Suleiman et al. [31] propose the concept of visual–inertial odometry (VIO), which uses a custom CNN architecture, which is a navigation method that combines visual and inertial data to estimate the position and orientation of a drone in real time. They then discuss the challenges associated with implementing VIO on small drones that have limited power, processing, and memory resources. The paper presents Navion, a fully integrated hardware accelerator that is designed to be low-power and lightweight, making it ideal for use on small drones. The accelerator is based on a custom-designed systolic array architecture that is optimized for VIO computations. The authors also present an algorithm that is specifically designed to run on Navion, which combines feature tracking and filtering techniques to estimate the drone’s position and orientation. The authors evaluate the performance of Navion using a custom-built quadcopter and compare it with other state-of-the-art VIO algorithms. They demonstrate that Navion can achieve accurate and real-time navigation while consuming only 2 milliwatts of power, which is several orders of magnitude lower than other VIO accelerators.

Li et al. [32] propose a hardware architecture to implement the accelerator, which consists of multiple processing elements (PEs) connected through a network on chip (NoC) to form a systolic array. The PEs perform the convolution and pooling operations in parallel, which allows for high throughput and low latency. The authors also developed a software stack that includes a compiler and a runtime system to translate CNN models into configurations that can be executed on the FPGA accelerator. The compiler optimizes the CNN model by mapping its layers to the PEs and generating configuration files for the FPGA. The runtime system manages the communication between the host computer and the FPGA and controls the execution of the CNN model. The authors evaluated the performance of their FPGA-based accelerator by comparing it with a software implementation of the same CNN model running on a high-end CPU. They showed that their FPGA-based accelerator achieved significant speedup and energy efficiency compared to the CPU implementation, while maintaining high accuracy.

Dinelli et al. [33] use a CNN architecture called SqueezeNet as the target network for their accelerator. The hardware accelerator is designed to perform the convolutional and pooling operations of the SqueezeNet architecture using only on-chip memories, which helps to reduce the latency and energy consumption of the accelerator. The hardware accelerator is implemented on a Xilinx Zynq UltraScale+ FPGA, which includes a processing system and programmable logic. The authors use programmable logic to implement the hardware accelerator, which consists of a convolutional layer, a max-pooling layer, and a ReLU activation layer. The on-chip memories are used to store the weights and input feature maps of the convolutional layer and the output feature maps of the max-pooling and ReLU layers. The authors benchmark their hardware accelerator using the Intel Movidius Neural Compute Stick, a popular edge device for running neural networks. They compare the performance of their hardware accelerator with the Neural Compute Stick using two different CNN architectures, SqueezeNet and MobileNet. The results show that the hardware accelerator outperforms the Neural Compute Stick in terms of both latency and energy consumption for both CNN architectures.

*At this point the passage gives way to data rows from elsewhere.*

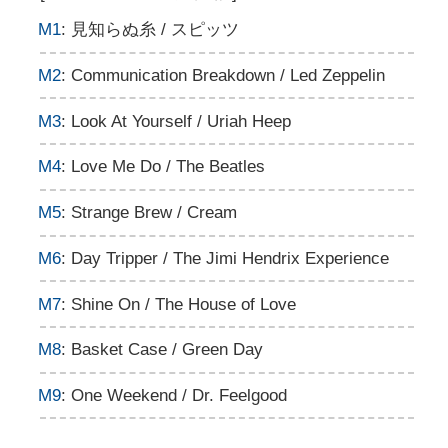
M1
: 見知らぬ糸 / スピッツ
M2
: Communication Breakdown / Led Zeppelin
M3
: Look At Yourself / Uriah Heep
M4
: Love Me Do / The Beatles
M5
: Strange Brew / Cream
M6
: Day Tripper / The Jimi Hendrix Experience
M7
: Shine On / The House of Love
M8
: Basket Case / Green Day
M9
: One Weekend / Dr. Feelgood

Chen et al. [34] propose an energy-efficient accelerator for CNNs called Eyeriss. Eyeriss is designed to optimize the computation and communication patterns of CNNs, which are the most computationally intensive operations in deep learning. Eyeriss uses a reconfigurable architecture that allows it to adapt to different CNN models and layers. The architecture is composed of PEs that perform the convolution and pooling operations and a memory hierarchy that stores the weights, activations, and feature maps. The PEs are arranged in a mesh topology, and each PE is connected to its neighboring PEs through a communication network. Eyeriss also uses a dataflow organization that optimizes the communication between the PEs and the memory hierarchy. The dataflow organization ensures that the data are streamed from memory to the PEs only when they are needed, and that the data are processed in the correct order. This reduces data movement and energy consumption. To further reduce energy consumption, Eyeriss uses a technique called weight stationary, which exploits the fact that the weights in a CNN are reused multiple times. The weight stationary technique stores the weights in a separate memory bank and streams them to the PEs as needed, reducing the energy consumption of fetching the weights from memory. The authors of the paper implemented Eyeriss on a FPGA platform and evaluated its performance on several CNN models. The results show that Eyeriss achieves high energy efficiency compared to other state-of-the-art accelerators while maintaining high accuracy on image classification tasks.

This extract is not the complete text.